Decisão da Primeira Turma ocorreu nesta terça-feira (28); empate em votação sobre crime de calúnia favoreceu o pastor.
A Primeira Turma do Supremo Tribunal Federal (STF) decidiu, nesta terça-feira (28), tornar o pastor Silas Malafaia réu pelo crime de injúria. O processo é baseado em declarações dadas pelo religioso contra o comandante do Exército e generais do Alto Comando durante uma manifestação na Avenida Paulista, em São Paulo, em abril de 2025.

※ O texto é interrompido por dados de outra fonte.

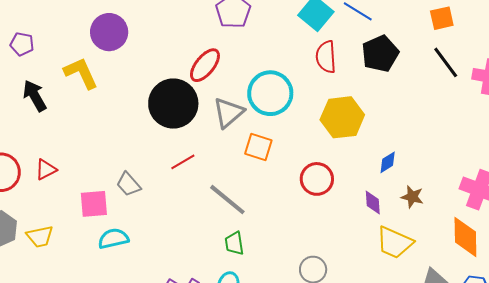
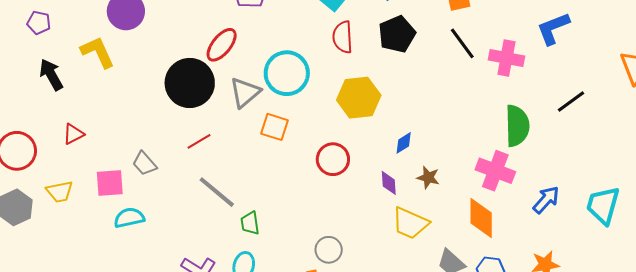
red triangle: (46, 170) -> (73, 134), moved
gray line: (227, 200) -> (217, 192), moved
yellow trapezoid: (40, 236) -> (60, 192), moved

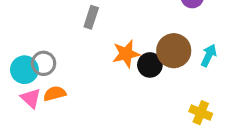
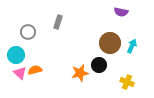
orange star: (126, 54) -> (80, 73), moved
gray circle: (44, 63) -> (28, 32), moved
black circle: (150, 65) -> (99, 65), moved

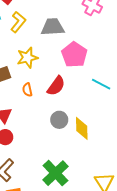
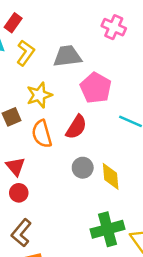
orange semicircle: (27, 90) -> (42, 134), size x1.6
green cross: (55, 173) -> (108, 229), moved, turned 32

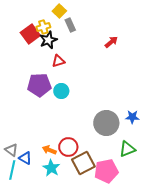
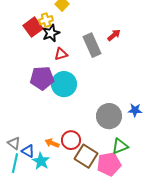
gray rectangle: (70, 25) -> (92, 45), moved, size x1.6
cyan circle: (61, 91) -> (64, 84), size x1.6
green triangle: (127, 149) -> (120, 146), moved
brown square: (83, 163) -> (86, 156), turned -30
cyan star: (51, 168) -> (41, 161), moved

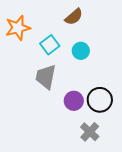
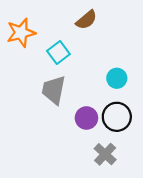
cyan circle: (81, 51) -> (117, 78), moved

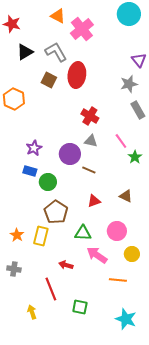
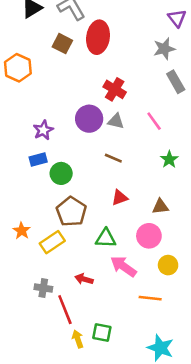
purple circle: (70, 154) -> (89, 119), moved
green star: (135, 157) -> (169, 159), moved
blue rectangle: (30, 171) -> (38, 159), turned -32
brown triangle: (126, 196) -> (160, 207), moved, turned -32
orange star: (17, 235) -> (22, 231), moved
yellow rectangle: (41, 236) -> (52, 242), turned 42
gray cross: (14, 269) -> (43, 288), moved
yellow arrow: (32, 312) -> (78, 339), moved

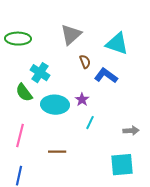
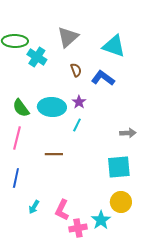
brown semicircle: (85, 62) -> (76, 70), moved
cyan cross: (40, 73) -> (37, 57), moved
green semicircle: (24, 93) -> (21, 108), moved
cyan line: (90, 123) -> (77, 125), moved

A decisão foi marcada por uma divergência entre os ministros quanto à tipificação dos crimes. O relator do caso, ministro Alexandre de Moraes, votou para que Malafaia respondesse tanto por injúria quanto por calúnia. No entanto, o resultado final foi parcial.
O julgamento
O caso foi levado ao plenário físico após um pedido de destaque do ministro Cristiano Zanin.
-
Divergência: Zanin abriu divergência em relação à acusação de calúnia, votando para aceitar a denúncia apenas pelo crime de injúria.
-
Apoio: A ministra Cármen Lúcia acompanhou o entendimento de Zanin.
-
Voto do Relator: O ministro Flávio Dino, presidente da Turma, seguiu o voto de Alexandre de Moraes, defendendo a réu por ambos os crimes.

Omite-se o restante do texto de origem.